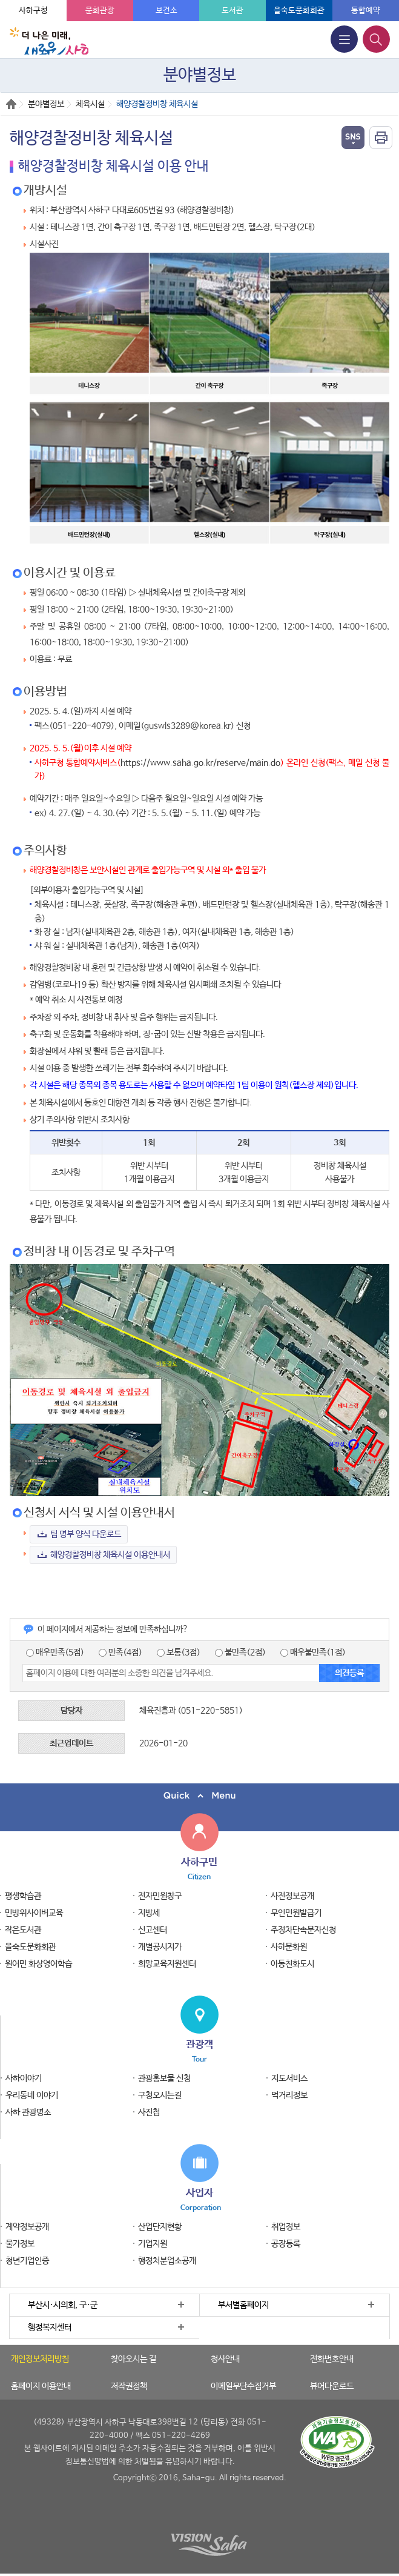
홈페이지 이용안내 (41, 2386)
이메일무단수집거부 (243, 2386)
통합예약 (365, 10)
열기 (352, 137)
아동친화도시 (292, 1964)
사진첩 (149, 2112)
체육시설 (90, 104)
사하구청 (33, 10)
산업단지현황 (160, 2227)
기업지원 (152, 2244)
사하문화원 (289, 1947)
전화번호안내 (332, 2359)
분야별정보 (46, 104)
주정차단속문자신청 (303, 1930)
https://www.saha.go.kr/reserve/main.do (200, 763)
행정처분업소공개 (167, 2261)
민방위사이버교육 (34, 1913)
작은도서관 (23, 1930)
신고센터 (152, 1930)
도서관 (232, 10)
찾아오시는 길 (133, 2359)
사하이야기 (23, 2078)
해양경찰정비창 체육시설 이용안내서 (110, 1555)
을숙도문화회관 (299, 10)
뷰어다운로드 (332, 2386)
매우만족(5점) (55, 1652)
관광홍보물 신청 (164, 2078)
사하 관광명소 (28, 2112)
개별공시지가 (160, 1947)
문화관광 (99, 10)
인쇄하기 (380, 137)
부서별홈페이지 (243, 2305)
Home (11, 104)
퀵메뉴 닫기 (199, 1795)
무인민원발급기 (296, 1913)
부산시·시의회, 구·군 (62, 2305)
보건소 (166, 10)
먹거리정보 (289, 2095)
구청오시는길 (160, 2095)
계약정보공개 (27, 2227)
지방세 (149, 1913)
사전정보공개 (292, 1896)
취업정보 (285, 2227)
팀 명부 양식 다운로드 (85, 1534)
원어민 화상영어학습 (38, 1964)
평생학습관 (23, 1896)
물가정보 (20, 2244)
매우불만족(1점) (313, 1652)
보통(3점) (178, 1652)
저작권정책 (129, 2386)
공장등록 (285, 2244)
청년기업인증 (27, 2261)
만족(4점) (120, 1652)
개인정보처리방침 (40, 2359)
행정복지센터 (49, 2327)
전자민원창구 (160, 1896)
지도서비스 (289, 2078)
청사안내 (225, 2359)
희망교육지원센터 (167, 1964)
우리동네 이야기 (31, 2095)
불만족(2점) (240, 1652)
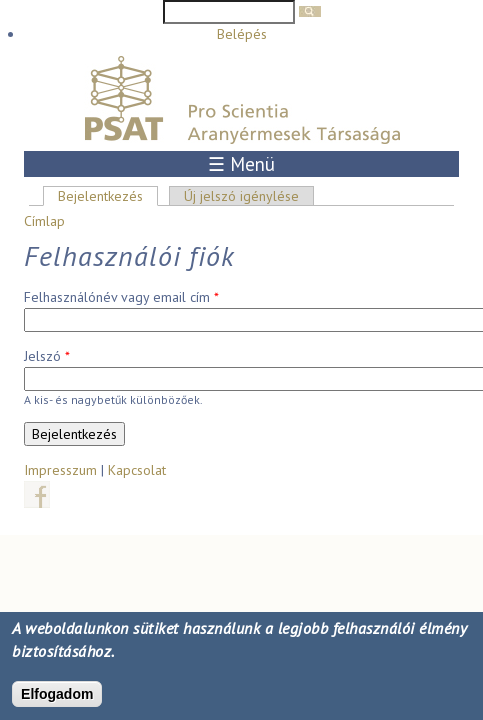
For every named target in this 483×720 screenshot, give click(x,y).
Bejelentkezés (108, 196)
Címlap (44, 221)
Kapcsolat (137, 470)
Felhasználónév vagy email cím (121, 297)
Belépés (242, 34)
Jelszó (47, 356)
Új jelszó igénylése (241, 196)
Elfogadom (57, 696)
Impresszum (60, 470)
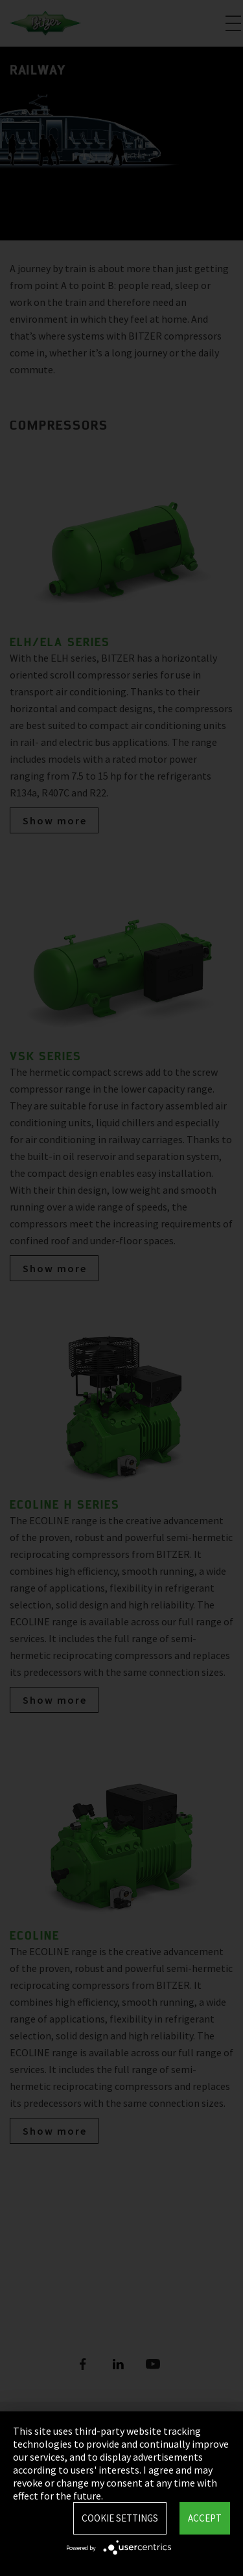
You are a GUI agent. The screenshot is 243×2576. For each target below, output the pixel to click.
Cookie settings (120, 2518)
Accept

▬▬▬

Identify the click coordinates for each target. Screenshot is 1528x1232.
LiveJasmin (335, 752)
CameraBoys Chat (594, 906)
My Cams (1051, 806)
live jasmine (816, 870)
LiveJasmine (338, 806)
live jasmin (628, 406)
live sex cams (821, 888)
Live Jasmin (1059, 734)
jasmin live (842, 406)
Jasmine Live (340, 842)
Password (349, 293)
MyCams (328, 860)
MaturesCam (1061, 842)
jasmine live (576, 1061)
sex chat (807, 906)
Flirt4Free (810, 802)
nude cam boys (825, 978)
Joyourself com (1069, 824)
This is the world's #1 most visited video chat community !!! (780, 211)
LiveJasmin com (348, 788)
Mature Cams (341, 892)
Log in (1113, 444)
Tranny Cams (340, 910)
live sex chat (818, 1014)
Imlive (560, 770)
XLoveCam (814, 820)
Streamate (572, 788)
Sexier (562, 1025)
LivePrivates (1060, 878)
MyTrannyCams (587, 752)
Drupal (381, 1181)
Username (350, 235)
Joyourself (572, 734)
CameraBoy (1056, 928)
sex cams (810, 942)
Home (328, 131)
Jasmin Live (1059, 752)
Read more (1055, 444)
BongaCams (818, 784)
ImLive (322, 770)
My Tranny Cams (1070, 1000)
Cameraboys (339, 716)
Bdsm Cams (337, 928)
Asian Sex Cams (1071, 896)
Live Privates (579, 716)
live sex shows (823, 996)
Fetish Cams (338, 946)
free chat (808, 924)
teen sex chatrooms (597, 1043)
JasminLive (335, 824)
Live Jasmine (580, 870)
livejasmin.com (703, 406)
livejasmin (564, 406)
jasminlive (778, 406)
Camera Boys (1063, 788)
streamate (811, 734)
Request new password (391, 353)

▬▬▬

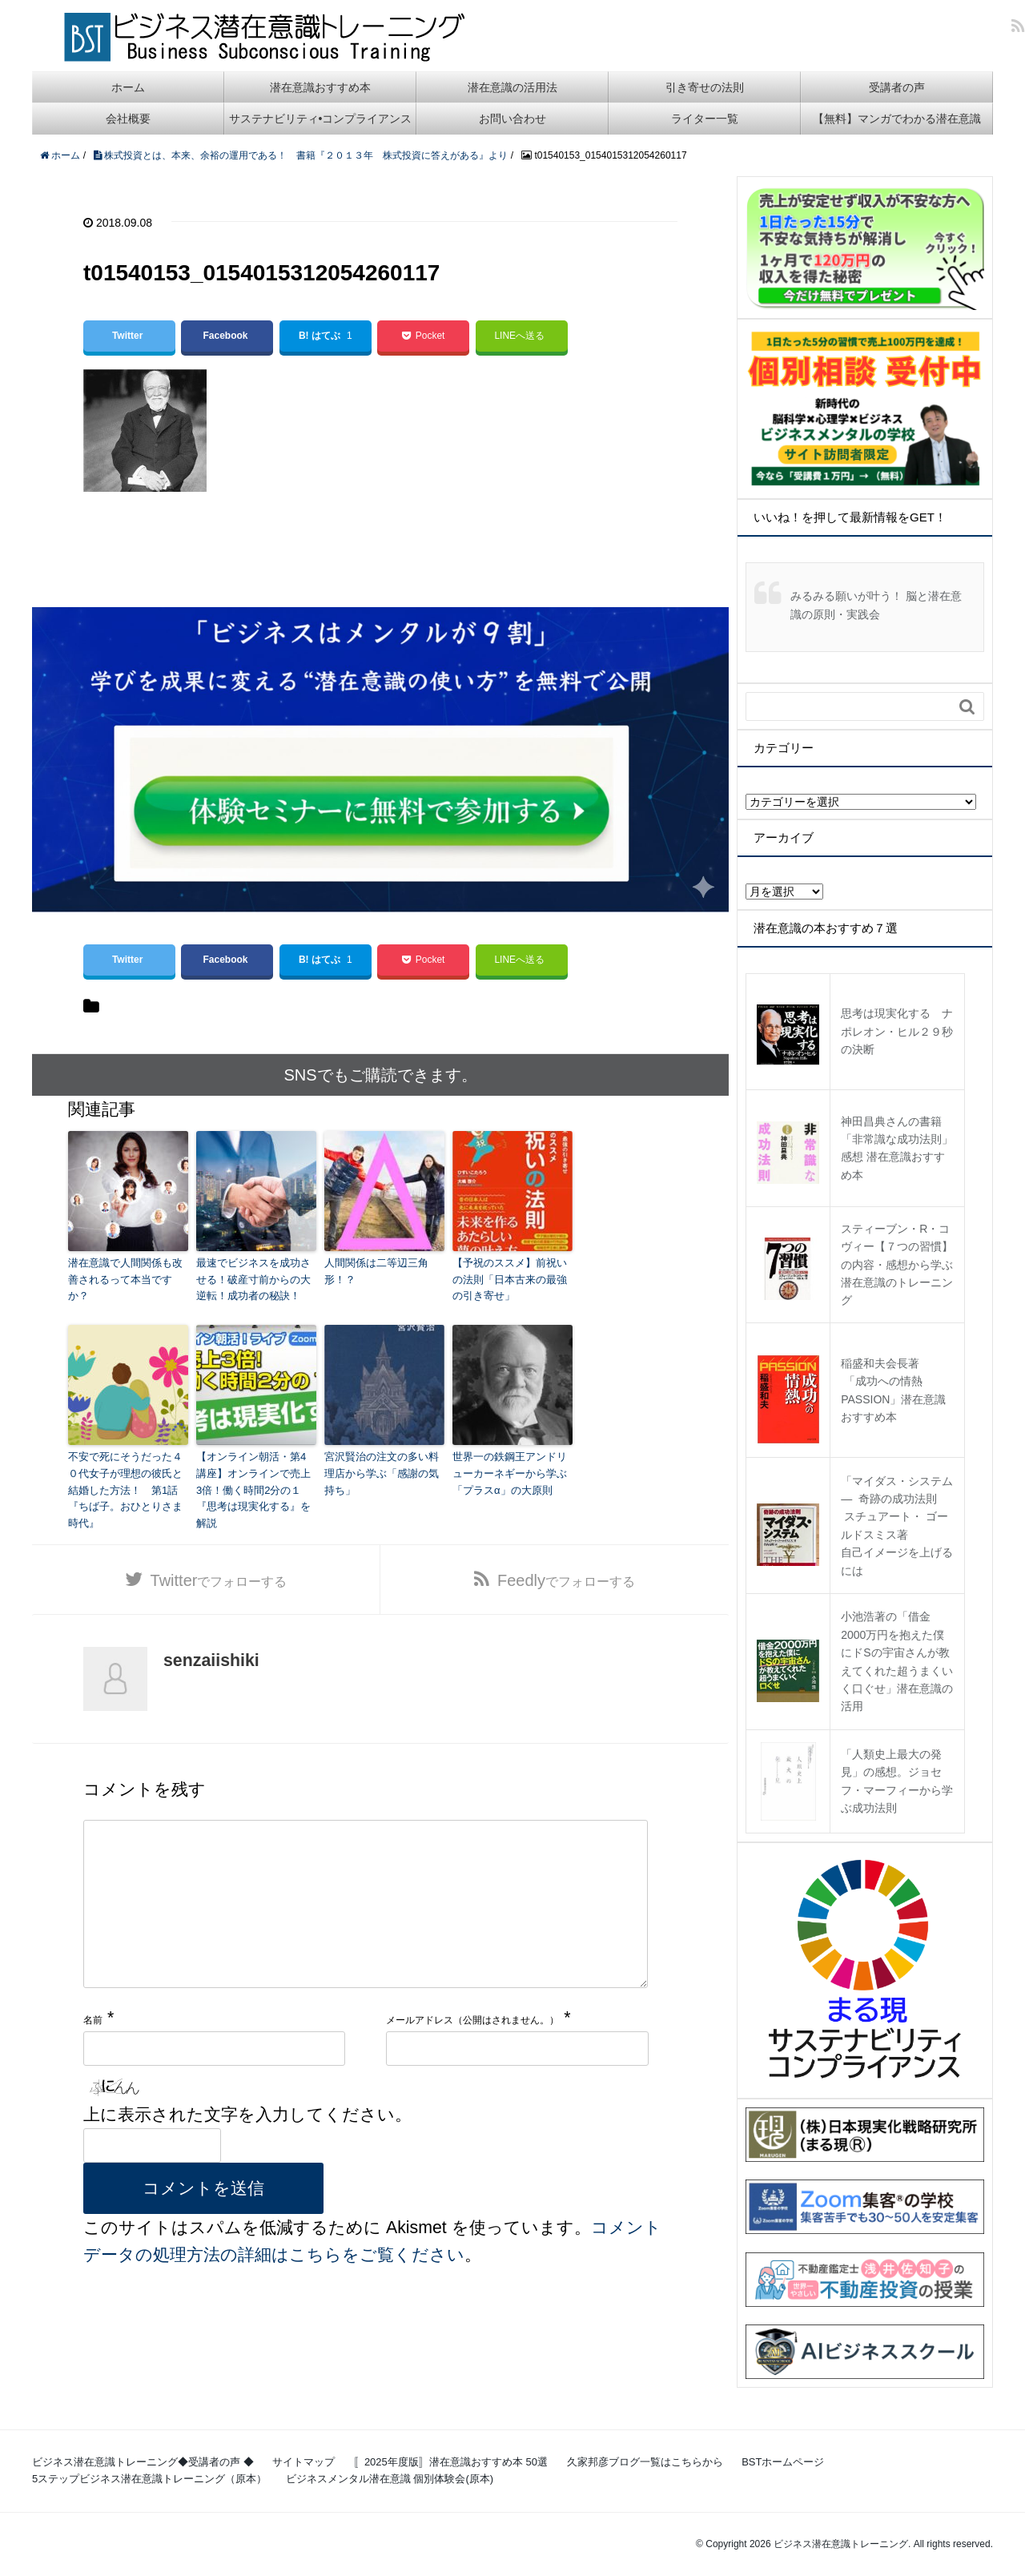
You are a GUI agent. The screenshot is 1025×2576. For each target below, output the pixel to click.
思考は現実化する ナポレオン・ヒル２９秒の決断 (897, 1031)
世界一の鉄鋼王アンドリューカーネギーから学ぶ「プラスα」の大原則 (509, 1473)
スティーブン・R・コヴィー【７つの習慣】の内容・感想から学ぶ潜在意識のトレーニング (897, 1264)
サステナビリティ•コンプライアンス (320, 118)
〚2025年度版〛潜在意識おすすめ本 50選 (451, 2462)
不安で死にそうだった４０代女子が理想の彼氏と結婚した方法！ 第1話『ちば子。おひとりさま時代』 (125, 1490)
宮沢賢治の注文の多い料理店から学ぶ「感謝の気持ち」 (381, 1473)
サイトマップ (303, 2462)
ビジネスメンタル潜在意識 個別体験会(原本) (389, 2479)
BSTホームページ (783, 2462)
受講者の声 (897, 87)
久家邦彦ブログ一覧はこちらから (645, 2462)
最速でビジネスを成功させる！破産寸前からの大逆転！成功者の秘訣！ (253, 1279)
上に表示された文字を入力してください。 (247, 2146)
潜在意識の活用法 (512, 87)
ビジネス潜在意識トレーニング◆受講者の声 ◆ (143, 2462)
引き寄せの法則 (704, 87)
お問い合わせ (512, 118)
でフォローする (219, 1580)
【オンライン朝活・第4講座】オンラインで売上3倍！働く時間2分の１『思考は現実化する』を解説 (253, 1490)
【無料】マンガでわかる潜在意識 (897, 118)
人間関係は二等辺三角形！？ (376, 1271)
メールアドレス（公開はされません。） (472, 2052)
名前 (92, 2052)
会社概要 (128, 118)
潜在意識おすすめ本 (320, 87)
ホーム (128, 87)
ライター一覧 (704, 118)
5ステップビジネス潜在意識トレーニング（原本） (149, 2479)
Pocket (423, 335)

▬▬▬

Output only an exact transcription of the lines above from the one with "MyTrannyCams (587, 752)" up to and including the one with "free chat (808, 924)".

● **THE ANSWER**
MyTrannyCams (587, 752)
Drupal (381, 1181)
Username (350, 235)
Joyourself (572, 734)
CameraBoy (1056, 928)
sex cams (810, 942)
Home (328, 131)
Jasmin Live (1059, 752)
Read more (1055, 444)
BongaCams (818, 784)
ImLive (322, 770)
My Tranny Cams (1070, 1000)
Cameraboys (339, 716)
Bdsm Cams (337, 928)
Asian Sex Cams (1071, 896)
Live Privates (579, 716)
live sex shows (823, 996)
Fetish Cams (338, 946)
free chat (808, 924)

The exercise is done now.